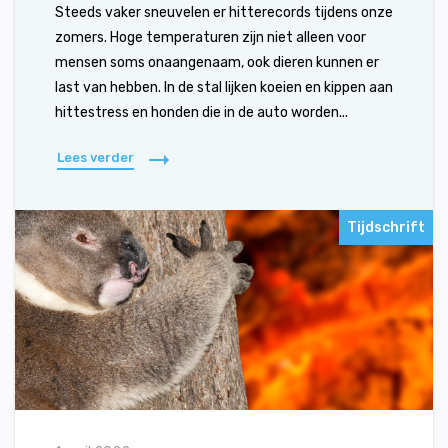
Steeds vaker sneuvelen er hitterecords tijdens onze
zomers. Hoge temperaturen zijn niet alleen voor
mensen soms onaangenaam, ook dieren kunnen er
last van hebben. In de stal lijken koeien en kippen aan
hittestress en honden die in de auto worden...
Lees verder
Tijdschrift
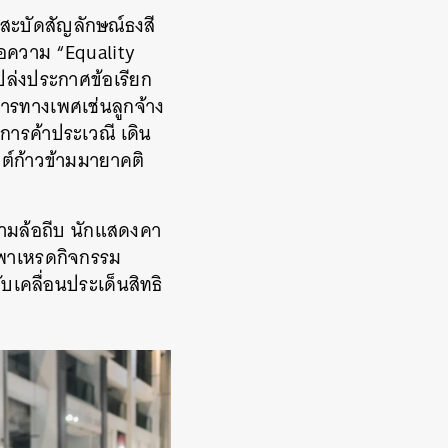
กสะบัดสัญลักษณ์ธงสี
้อความ “Equality
ปล่งประกาศข้อเรียก
ารทางเพศเช่นลูกจ้าง
ารค้าประเวณี เดิน
ต์ก้าวข้ามมายาคติ
สามล้อถีบ นักแสดงคา
นพาเหรดกิจกรรม
เคลื่อนประเด็นสิทธิ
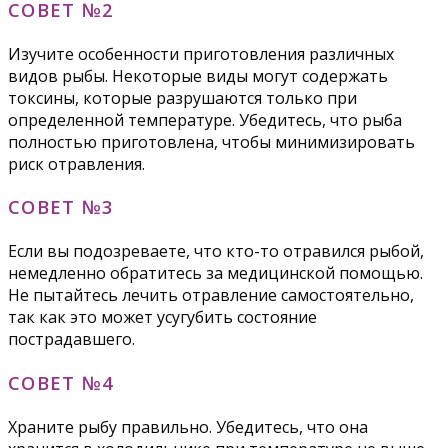
СОВЕТ №2
Изучите особенности приготовления различных
видов рыбы. Некоторые виды могут содержать
токсины, которые разрушаются только при
определенной температуре. Убедитесь, что рыба
полностью приготовлена, чтобы минимизировать
риск отравления.
СОВЕТ №3
Если вы подозреваете, что кто-то отравился рыбой,
немедленно обратитесь за медицинской помощью.
Не пытайтесь лечить отравление самостоятельно,
так как это может усугубить состояние
пострадавшего.
СОВЕТ №4
Храните рыбу правильно. Убедитесь, что она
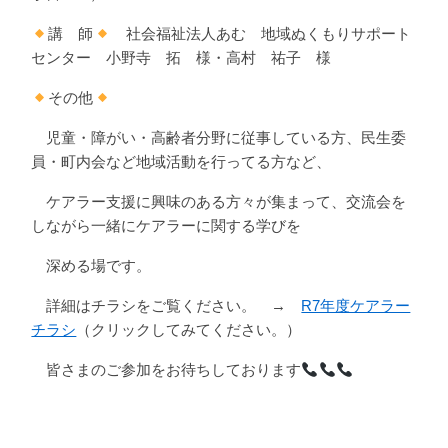
講 師
️
社会福祉法人あむ 地域ぬくもりサポート
センター 小野寺 拓 様・高村 祐子 様
その他
児童・障がい・高齢者分野に従事している方、民生委
員・町内会など地域活動を行ってる方など、
ケアラー支援に興味のある方々が集まって、交流会を
しながら一緒にケアラーに関する学びを
深める場です。
詳細はチラシをご覧ください。 →
R7年度ケアラー
チラシ
（クリックしてみてください。）
皆さまのご参加をお待ちしております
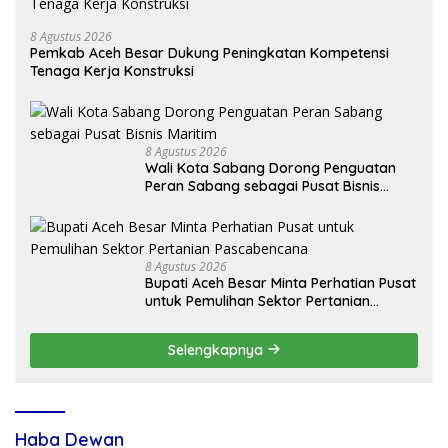
8 Agustus 2026
Pemkab Aceh Besar Dukung Peningkatan Kompetensi
Tenaga Kerja Konstruksi
8 Agustus 2026
Wali Kota Sabang Dorong Penguatan
Peran Sabang sebagai Pusat Bisnis
Maritim
8 Agustus 2026
Bupati Aceh Besar Minta Perhatian Pusat
untuk Pemulihan Sektor Pertanian
Pascabencana
Selengkapnya
Haba Dewan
....
→ Exercise details:
Write back word for word every line in the entries above from the one with "สามล้อถีบ นักแสดงคา" to the one with "определенной температуре. Убедитесь, что рыба", ends included, and none of the pictures.

→ Solution to the problem:
สามล้อถีบ นักแสดงคา
นพาเหรดกิจกรรม
เคลื่อนประเด็นสิทธิ
СОВЕТ №2
Изучите особенности приготовления различных
видов рыбы. Некоторые виды могут содержать
токсины, которые разрушаются только при
определенной температуре. Убедитесь, что рыба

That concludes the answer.